## Instructions for the task
In the entries below, find every line with the string "Công" and copy it.

Task data section start

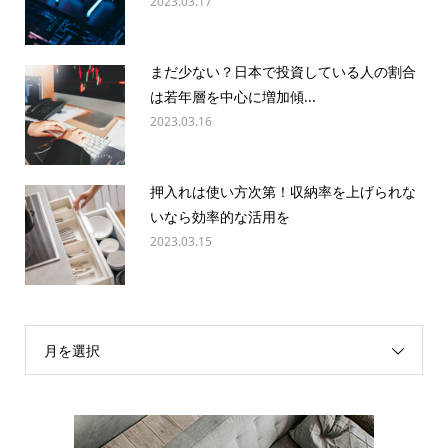
2023.03.17
まだ少ない？日本で投資している人の割合
は若年層を中心に増加傾...
2023.03.16
押入れは使い方次第！収納率を上げられな
いなら効率的な活用を
2023.03.15
月を選択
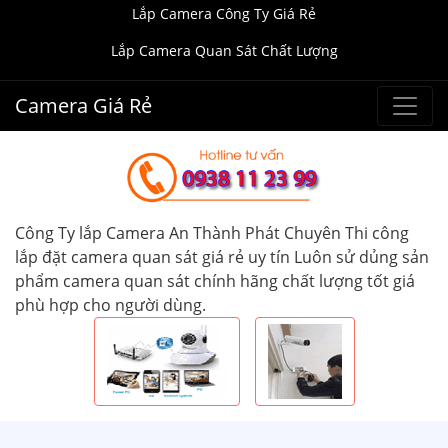
Lắp Camera Công Ty Giá Rẻ
Lắp Camera Quan Sát Chất Lượng
Camera Giá Rẻ
Công Ty lắp Camera An Thành Phát Chuyên Thi công
lắp đặt camera quan sát giá rẻ uy tín Luôn sử dủng sản
phẩm camera quan sát chính hãng chất lượng tốt giá
phù hợp cho người dùng.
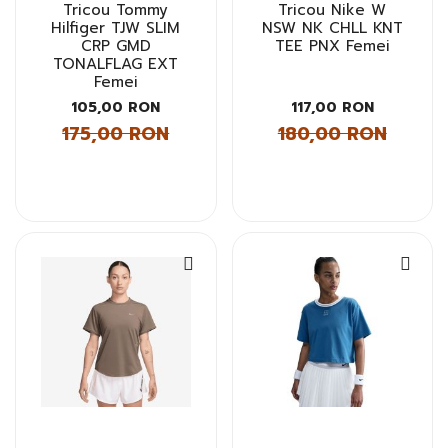
Tricou Tommy
Tricou Nike W
Hilfiger TJW SLIM
NSW NK CHLL KNT
CRP GMD
TEE PNX Femei
TONALFLAG EXT
Femei
105,00 RON
117,00 RON
175,00 RON
180,00 RON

Task data section end

## Solution to the exercise
Lắp Camera Công Ty Giá Rẻ
Công Ty lắp Camera An Thành Phát Chuyên Thi công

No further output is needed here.